**EXERCISE:** Everything from the line containing "GOURMANDISES" to the last line of the listing below should be restated exactly, both ends included, with nothing added and the pictures omitted.

**SOURCE DATA:**
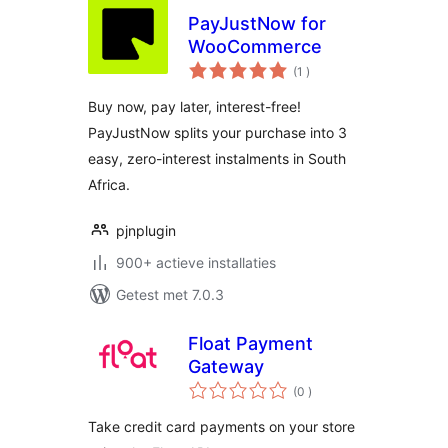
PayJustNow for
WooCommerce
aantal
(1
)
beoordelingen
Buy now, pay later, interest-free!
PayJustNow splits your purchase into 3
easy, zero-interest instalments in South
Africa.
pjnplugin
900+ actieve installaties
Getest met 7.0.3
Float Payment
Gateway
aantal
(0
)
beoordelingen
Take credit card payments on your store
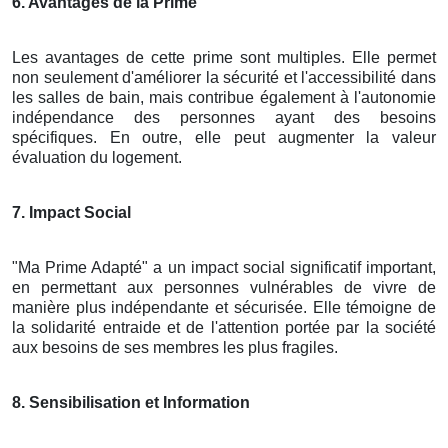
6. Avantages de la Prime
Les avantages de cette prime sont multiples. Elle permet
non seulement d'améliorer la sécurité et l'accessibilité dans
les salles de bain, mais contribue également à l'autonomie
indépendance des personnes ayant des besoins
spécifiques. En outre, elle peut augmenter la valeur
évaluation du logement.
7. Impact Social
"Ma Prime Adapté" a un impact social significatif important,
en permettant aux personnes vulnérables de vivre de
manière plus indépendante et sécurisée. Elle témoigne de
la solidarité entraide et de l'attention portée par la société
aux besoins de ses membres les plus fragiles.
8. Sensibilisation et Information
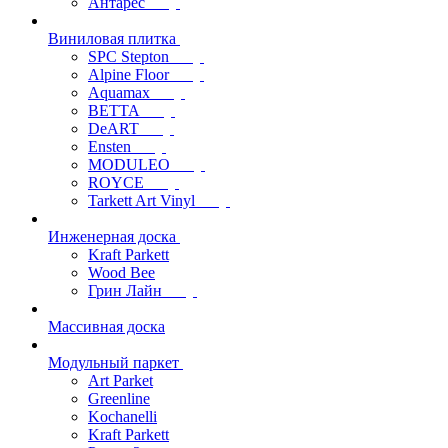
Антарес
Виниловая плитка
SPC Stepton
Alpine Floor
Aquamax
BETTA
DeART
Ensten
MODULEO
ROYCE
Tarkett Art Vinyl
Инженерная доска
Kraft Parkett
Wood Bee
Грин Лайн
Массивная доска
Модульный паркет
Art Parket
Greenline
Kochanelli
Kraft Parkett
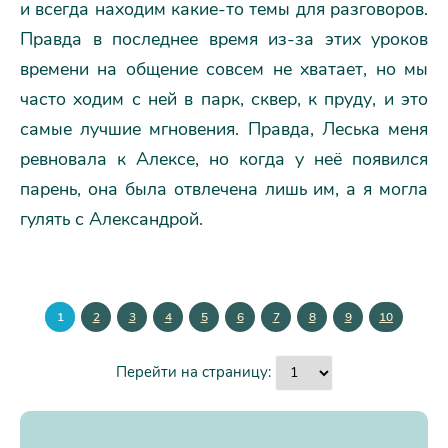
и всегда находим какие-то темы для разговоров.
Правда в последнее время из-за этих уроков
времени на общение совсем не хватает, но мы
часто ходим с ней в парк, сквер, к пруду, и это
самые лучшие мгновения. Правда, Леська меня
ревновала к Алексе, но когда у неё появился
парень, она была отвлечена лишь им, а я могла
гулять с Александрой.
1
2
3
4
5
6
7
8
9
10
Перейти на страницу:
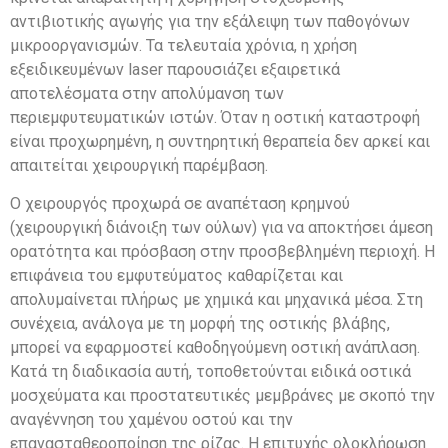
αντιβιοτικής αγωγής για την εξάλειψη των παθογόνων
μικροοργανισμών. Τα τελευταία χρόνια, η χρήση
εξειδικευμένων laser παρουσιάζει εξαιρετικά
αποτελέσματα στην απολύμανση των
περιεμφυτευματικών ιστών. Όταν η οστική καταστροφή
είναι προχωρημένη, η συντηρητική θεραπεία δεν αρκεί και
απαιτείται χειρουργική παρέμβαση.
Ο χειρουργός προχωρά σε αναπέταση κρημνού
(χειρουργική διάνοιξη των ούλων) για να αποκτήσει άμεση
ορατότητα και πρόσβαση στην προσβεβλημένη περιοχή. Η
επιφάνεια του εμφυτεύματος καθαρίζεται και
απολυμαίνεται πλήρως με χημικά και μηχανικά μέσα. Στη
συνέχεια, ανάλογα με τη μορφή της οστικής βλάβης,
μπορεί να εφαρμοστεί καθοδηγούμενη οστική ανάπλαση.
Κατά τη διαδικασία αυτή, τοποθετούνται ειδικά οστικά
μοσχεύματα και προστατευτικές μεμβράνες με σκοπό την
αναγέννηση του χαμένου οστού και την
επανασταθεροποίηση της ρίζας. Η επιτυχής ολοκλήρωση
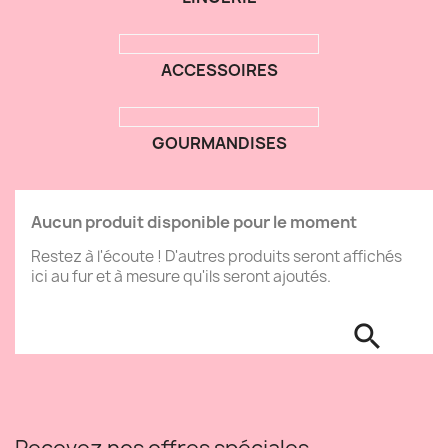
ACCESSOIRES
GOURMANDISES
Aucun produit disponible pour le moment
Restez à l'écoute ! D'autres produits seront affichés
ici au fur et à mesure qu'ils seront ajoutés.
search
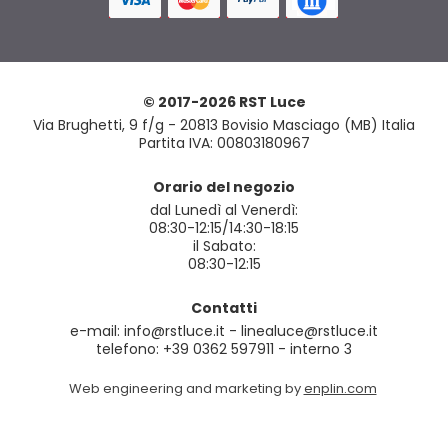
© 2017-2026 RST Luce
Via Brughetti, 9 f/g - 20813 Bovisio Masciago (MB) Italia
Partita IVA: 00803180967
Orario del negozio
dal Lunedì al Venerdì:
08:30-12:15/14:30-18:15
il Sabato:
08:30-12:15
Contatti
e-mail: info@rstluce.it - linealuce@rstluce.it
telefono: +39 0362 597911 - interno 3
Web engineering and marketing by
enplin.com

**OUTPUT BELOW:**
GOURMANDISES
Aucun produit disponible pour le moment
Restez à l'écoute ! D'autres produits seront affichés
ici au fur et à mesure qu'ils seront ajoutés.
search
© 2017-2026 RST Luce
Via Brughetti, 9 f/g - 20813 Bovisio Masciago (MB) Italia
Partita IVA: 00803180967
Orario del negozio
dal Lunedì al Venerdì:
08:30-12:15/14:30-18:15
il Sabato:
08:30-12:15
Contatti
e-mail: info@rstluce.it - linealuce@rstluce.it
telefono: +39 0362 597911 - interno 3
Web engineering and marketing by
enplin.com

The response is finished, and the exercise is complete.